Search code examples
python-3.xdeep-learningwindows-subsystem-for-linux

How can I prevent WSL from freezing when running my model?


I am trying to train a neural network on my computer using WSL. First I tried using a jupyter kernel to run the script line by line and it trained fro 10 epochs before WSL crashing inside VS Code and getting stuck in an endless reconnecting loop. Afterwards I tried running the script from the terminal and it has been stuck like in the pictures below (more than 1 hour since writing this). Is there a way to prevent this? Thank you!
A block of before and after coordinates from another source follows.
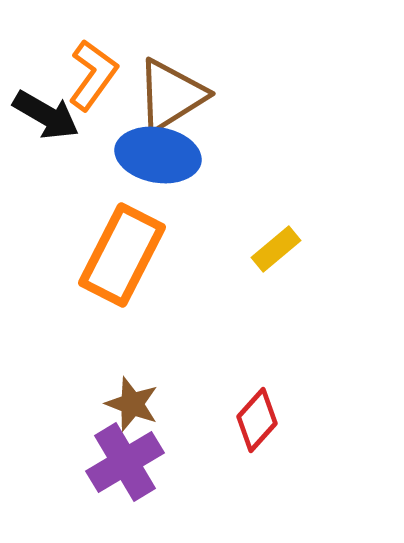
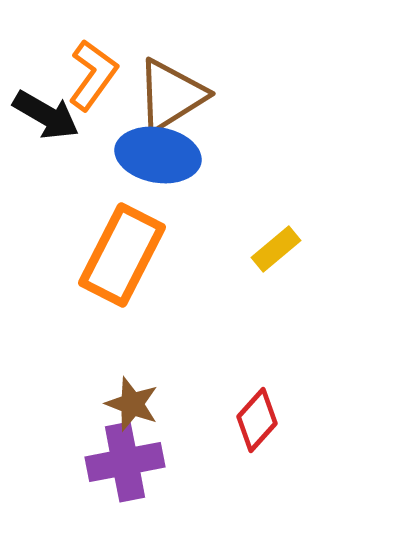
purple cross: rotated 20 degrees clockwise
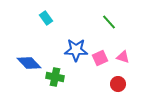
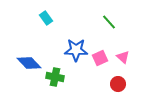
pink triangle: rotated 24 degrees clockwise
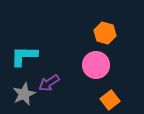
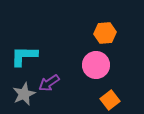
orange hexagon: rotated 20 degrees counterclockwise
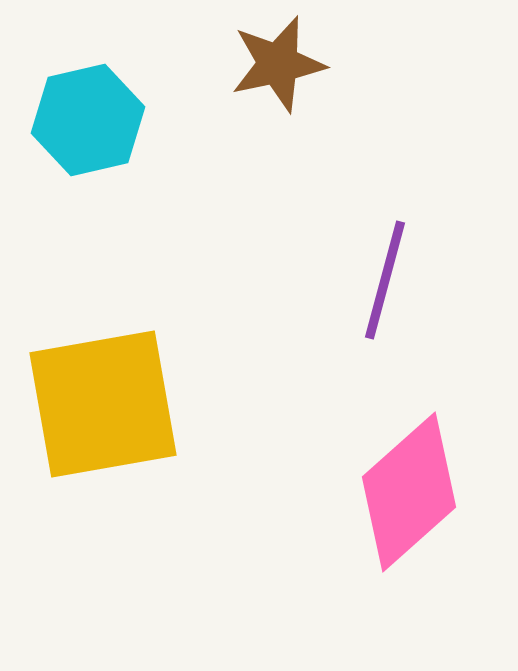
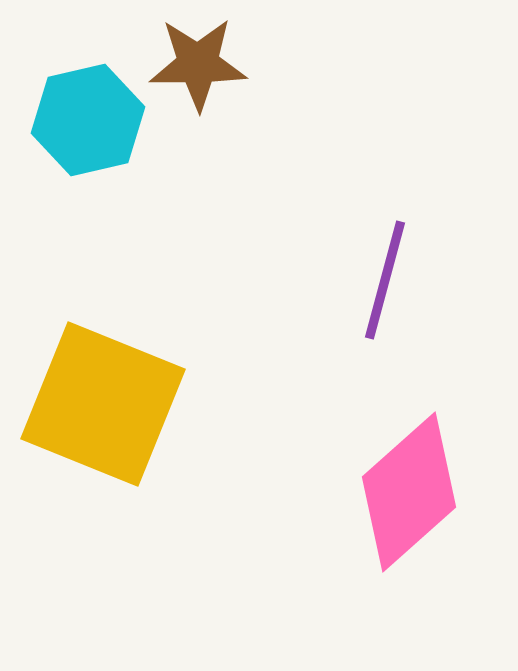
brown star: moved 80 px left; rotated 12 degrees clockwise
yellow square: rotated 32 degrees clockwise
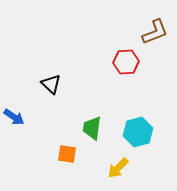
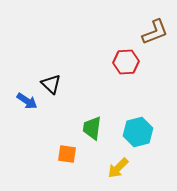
blue arrow: moved 13 px right, 16 px up
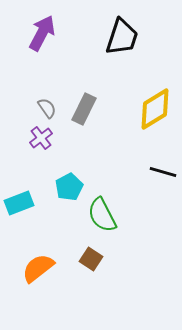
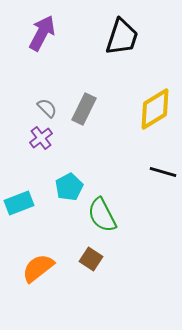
gray semicircle: rotated 10 degrees counterclockwise
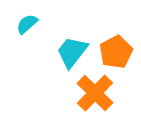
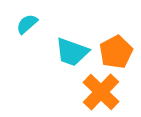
cyan trapezoid: rotated 108 degrees counterclockwise
orange cross: moved 6 px right, 1 px up
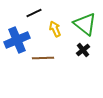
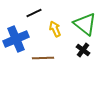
blue cross: moved 1 px left, 1 px up
black cross: rotated 16 degrees counterclockwise
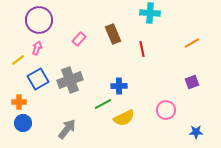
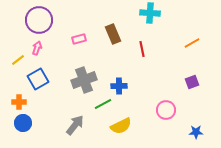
pink rectangle: rotated 32 degrees clockwise
gray cross: moved 14 px right
yellow semicircle: moved 3 px left, 8 px down
gray arrow: moved 8 px right, 4 px up
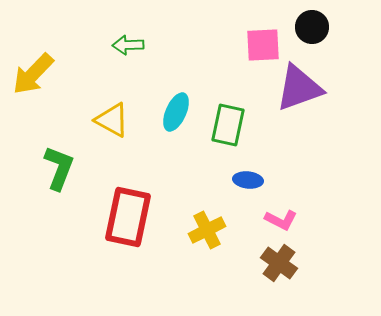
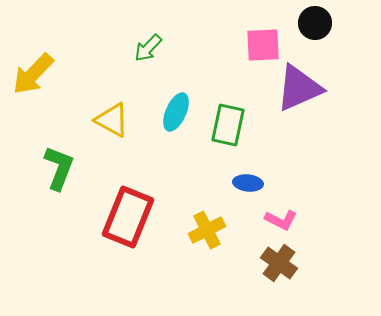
black circle: moved 3 px right, 4 px up
green arrow: moved 20 px right, 3 px down; rotated 44 degrees counterclockwise
purple triangle: rotated 4 degrees counterclockwise
blue ellipse: moved 3 px down
red rectangle: rotated 10 degrees clockwise
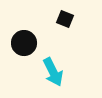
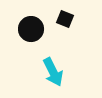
black circle: moved 7 px right, 14 px up
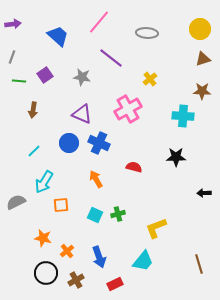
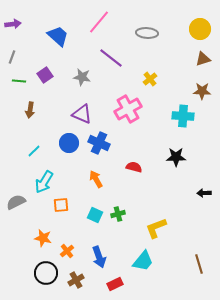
brown arrow: moved 3 px left
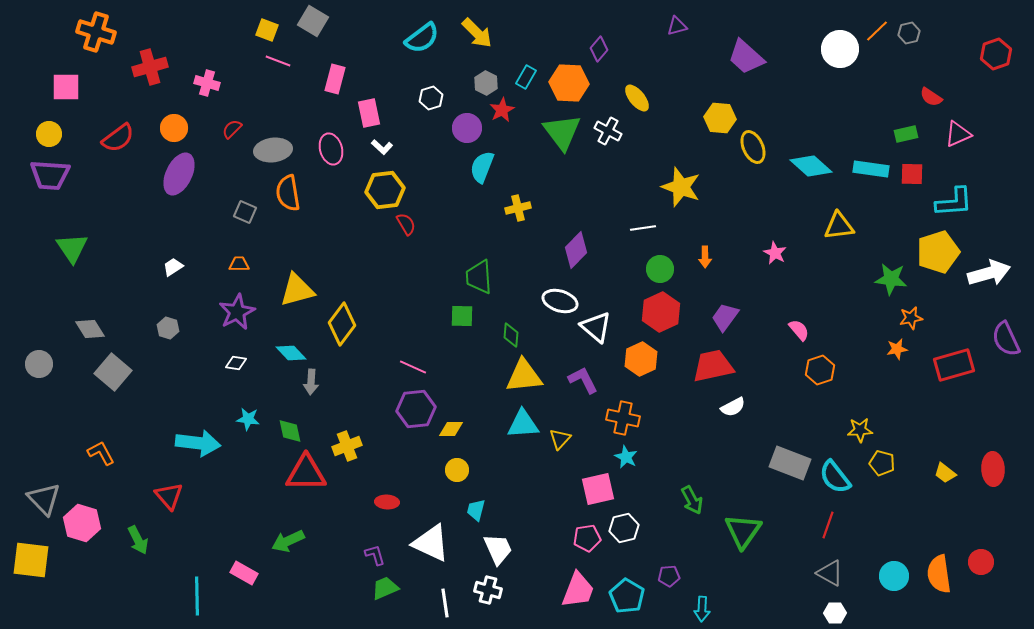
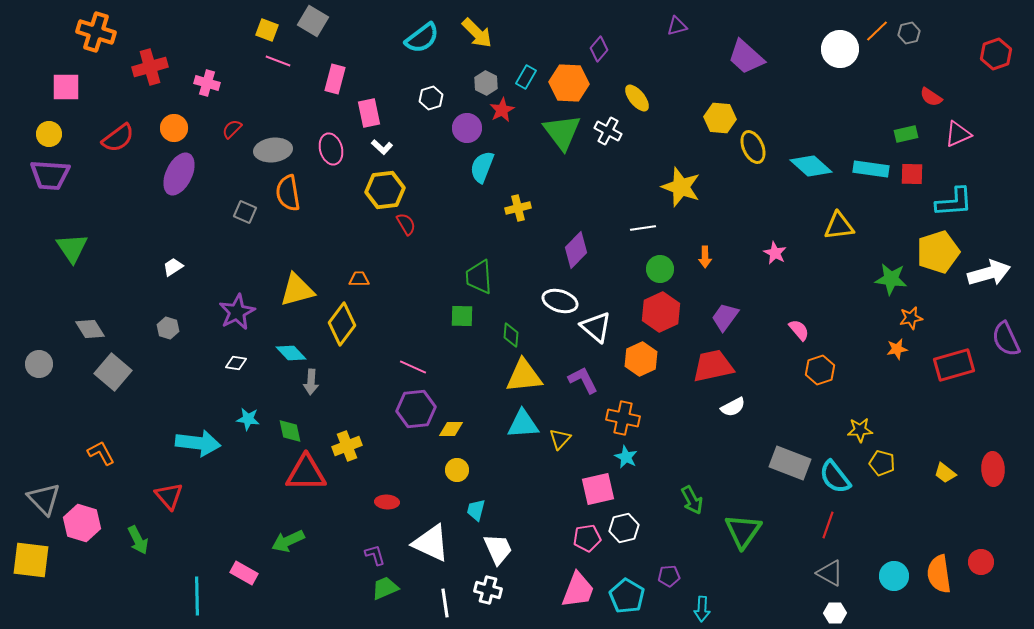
orange trapezoid at (239, 264): moved 120 px right, 15 px down
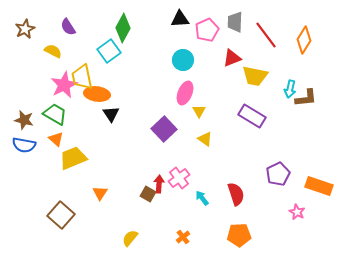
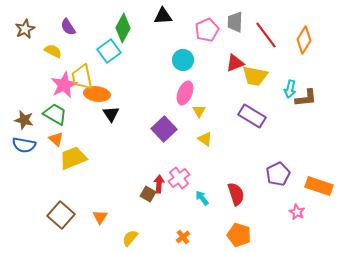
black triangle at (180, 19): moved 17 px left, 3 px up
red triangle at (232, 58): moved 3 px right, 5 px down
orange triangle at (100, 193): moved 24 px down
orange pentagon at (239, 235): rotated 20 degrees clockwise
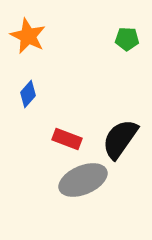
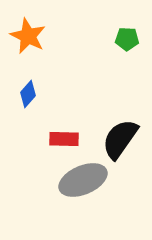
red rectangle: moved 3 px left; rotated 20 degrees counterclockwise
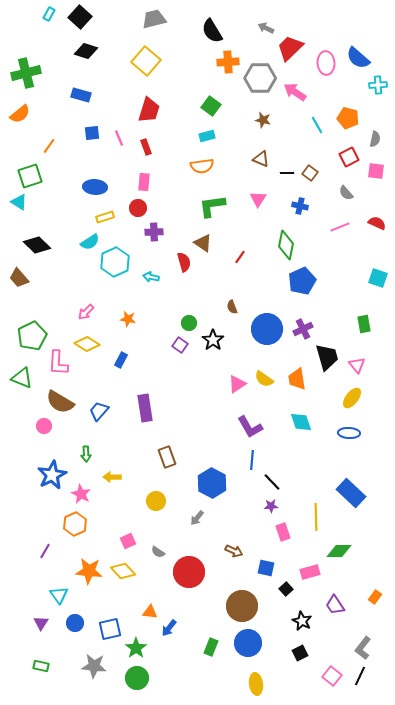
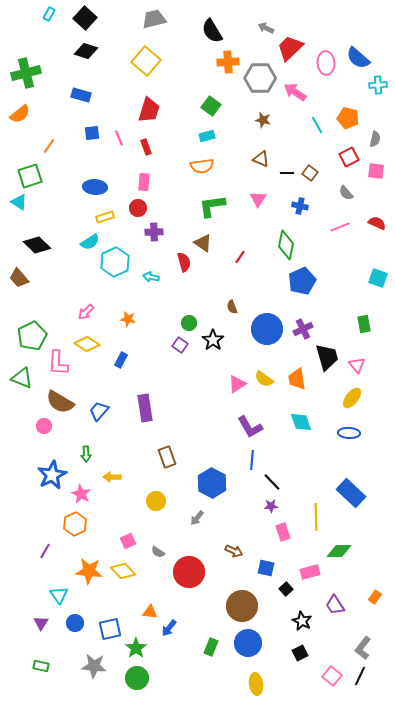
black square at (80, 17): moved 5 px right, 1 px down
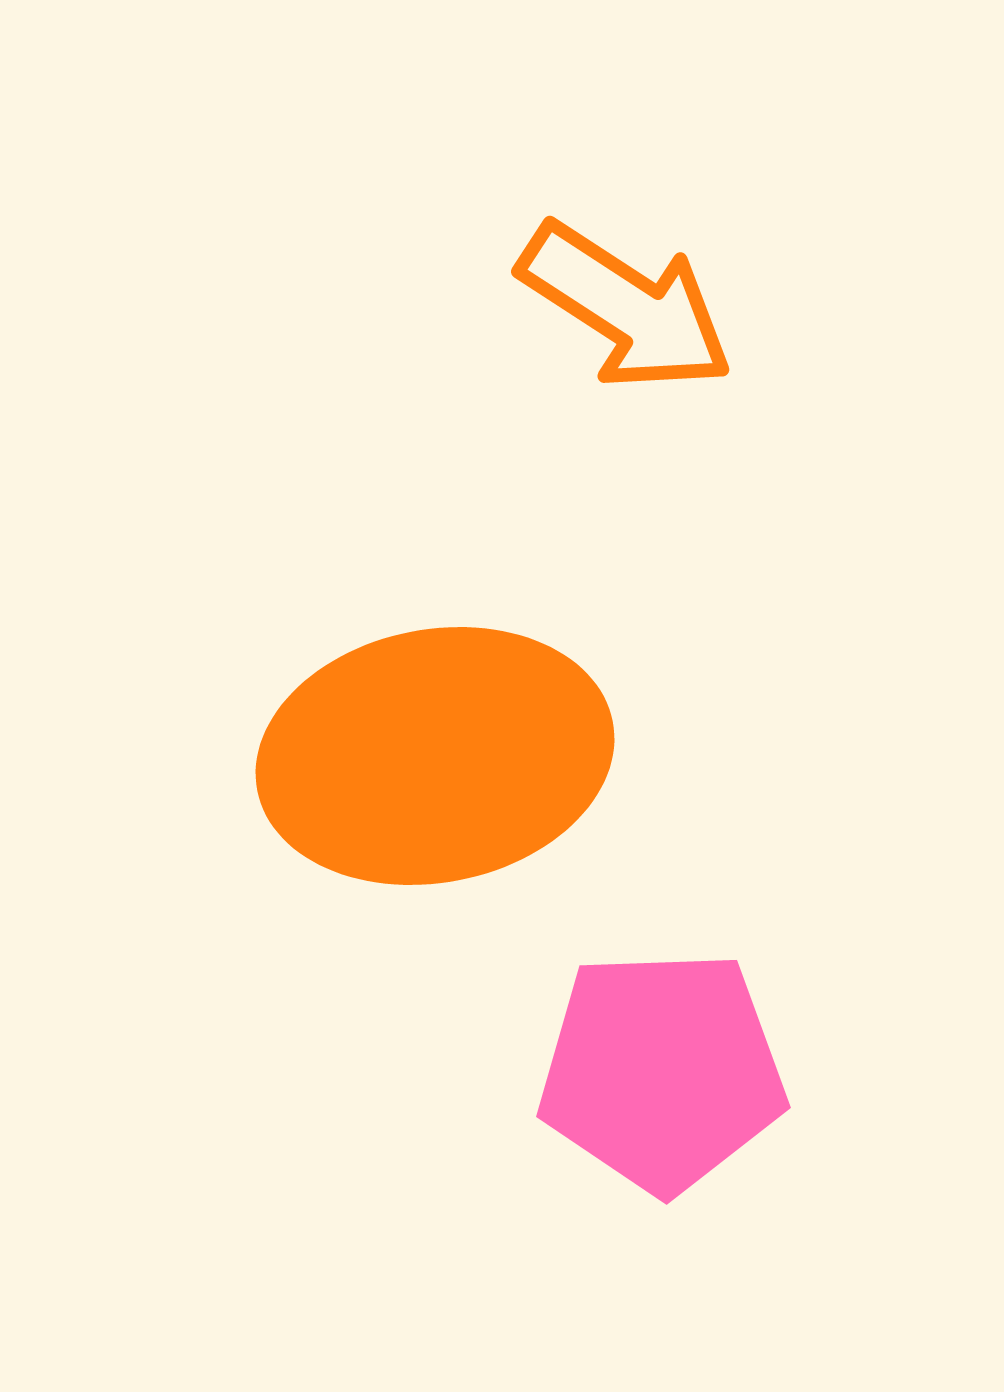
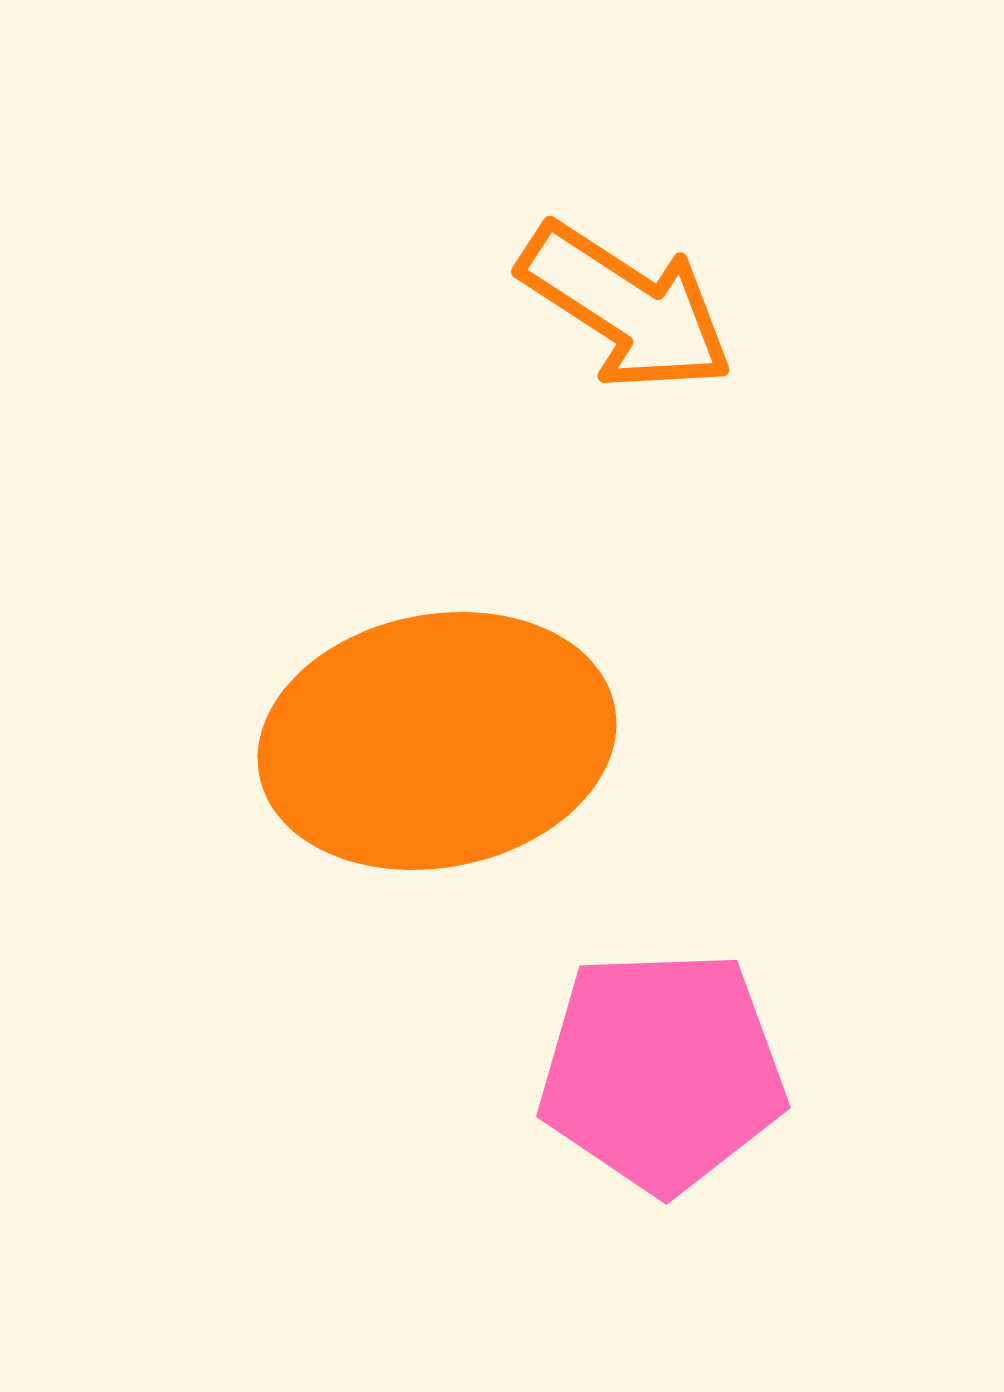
orange ellipse: moved 2 px right, 15 px up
Performance View Process View

EDIT FROM HERE: This is my code as I am trying to run it. my goal is to implement Wave U Net with the MSE between the target and the input as loss.

import os
import torch
import torch.nn as nn
import torch.nn.init as init
import torch.nn.functional as F
import torch.optim as optim
import torch.nn as nn
from torch.utils.data import Dataset, DataLoader,random_split
import torchaudio
import pandas as pd
from sklearn.preprocessing import MinMaxScaler
import numpy as np
import matplotlib.pyplot as plt


PARENT_FOLDER = "/mnt/c/Users/Tudor/Documents/yt-dlp"

SCALER = MinMaxScaler()

class DownSamplingLayer(nn.Module):
    def __init__(self, channel_in, channel_out, dilation=1, kernel_size=9, stride=1, padding="same"):
        super(DownSamplingLayer, self).__init__()
        self.main = nn.Sequential(
            nn.Conv1d(channel_in, channel_out, kernel_size=kernel_size,
                      stride=stride, padding=padding, dilation=dilation),
            nn.BatchNorm1d(channel_out),
            nn.LeakyReLU(negative_slope=0.1, inplace=True),
        )

        self.dropout = nn.Dropout(p=0.3)

    def forward(self, x):
        x = self.main(x)
        return self.dropout(x)

class UpSamplingLayer(nn.Module):
    def __init__(self, channel_in, channel_out, kernel_size=9, stride=1, padding="same"):
        super(UpSamplingLayer, self).__init__()
        self.main = nn.Sequential(
            nn.Conv1d(channel_in, channel_out, kernel_size=kernel_size,
                      stride=stride, padding=padding),
            nn.BatchNorm1d(channel_out),
            nn.LeakyReLU(negative_slope=0.1, inplace=True),
        )

    def forward(self, x):
        return self.main(x)
    

class Model(nn.Module):
    def __init__(self, n_layers=8, channels_interval=16):
        super(Model, self).__init__()
        self.n_layers = n_layers
        self.channels_interval = channels_interval

        encoder_in_channels_list = [1] + [i * self.channels_interval for i in range(1, self.n_layers)]
        encoder_out_channels_list = [i * self.channels_interval for i in range(1, self.n_layers + 1)]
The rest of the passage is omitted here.